*** Information supplied ***

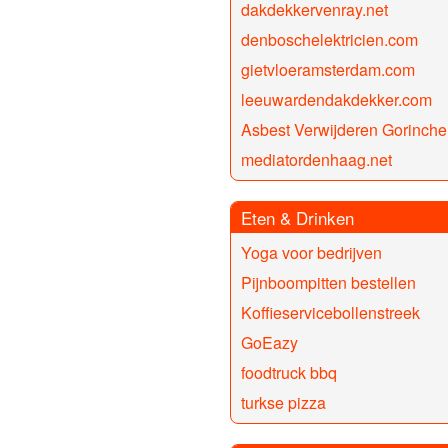
dakdekkervenray.net
denboschelektricien.com
gietvloeramsterdam.com
leeuwardendakdekker.com
Asbest Verwijderen Gorinch
mediatordenhaag.net
Eten & Drinken
Yoga voor bedrijven
Pijnboompitten bestellen
Koffieservicebollenstreek
GoEazy
foodtruck bbq
turkse pizza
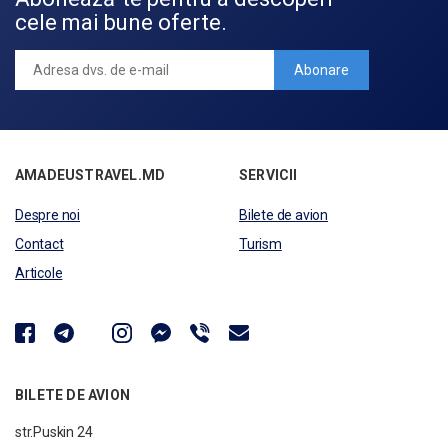
cele mai bune oferte.
Abonare
AMADEUSTRAVEL.MD
SERVICII
Despre noi
Bilete de avion
Contact
Turism
Articole
BILETE DE AVION
str.Puskin 24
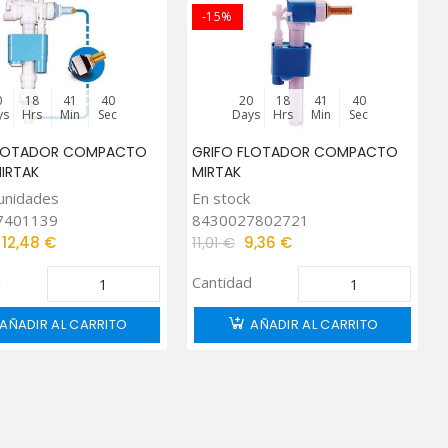
-15%
0
18
41
39
20
18
41
39
ys
Hrs
Min
Sec
Days
Hrs
Min
Sec
FLOTADOR COMPACTO
GRIFO FLOTADOR COMPACTO
IRTAK
MIRTAK
unidades
En stock
7401139
8430027802721
12,48 €
11,01 €
9,36 €
d
Cantidad
AÑADIR AL CARRITO
AÑADIR AL CARRITO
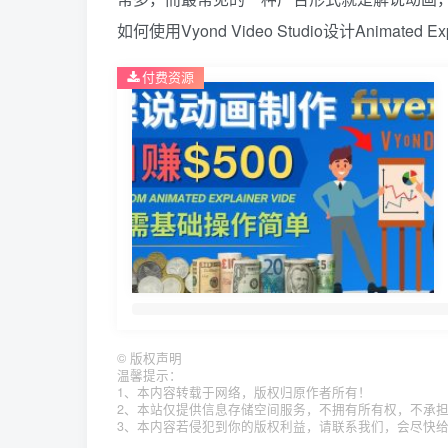
如何使用Vyond Video Studio设计Animated 
付费资源
©
版权声明
温馨提示：
1、本内容转载于网络，版权归原作者所有！
2、本站仅提供信息存储空间服务，不拥有所有权，不承
3、本内容若侵犯到你的版权利益，请联系我们，会尽快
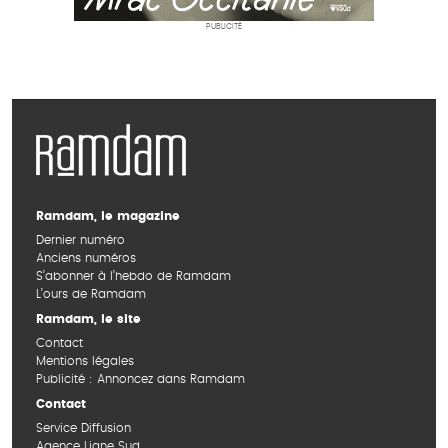
PUBLICITÉ
Ramdam, le magazine
Dernier numéro
Anciens numéros
S’abonner à l’hebdo de Ramdam
L’ours de Ramdam
Ramdam, le site
Contact
Mentions légales
Publicité : Annoncez dans Ramdam
Contact
Service Diffusion
Agence Ligne Sud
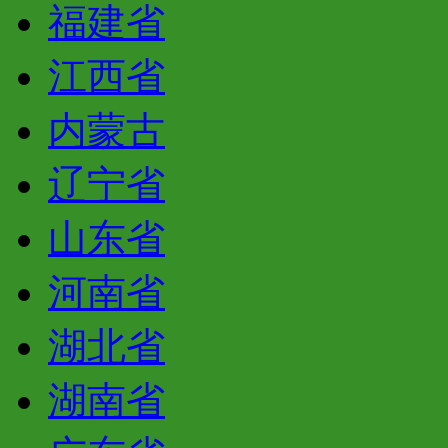
福建省
江西省
内蒙古
辽宁省
山东省
河南省
湖北省
湖南省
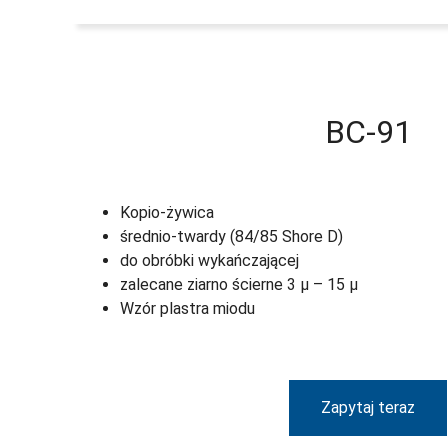
BC-91
Kopio-żywica
średnio-twardy (84/85 Shore D)
do obróbki wykańczającej
zalecane ziarno ścierne 3 µ – 15 µ
Wzór plastra miodu
Zapytaj teraz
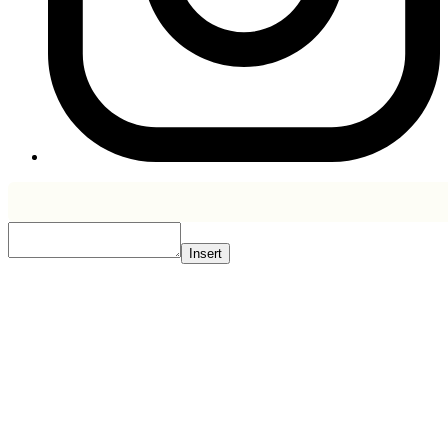
Insert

*** End of Information supplied ***

§ Exercise directions
How many lines of the entries above include the word "FLOTADOR"? Answer with the number only.

§ The answer
2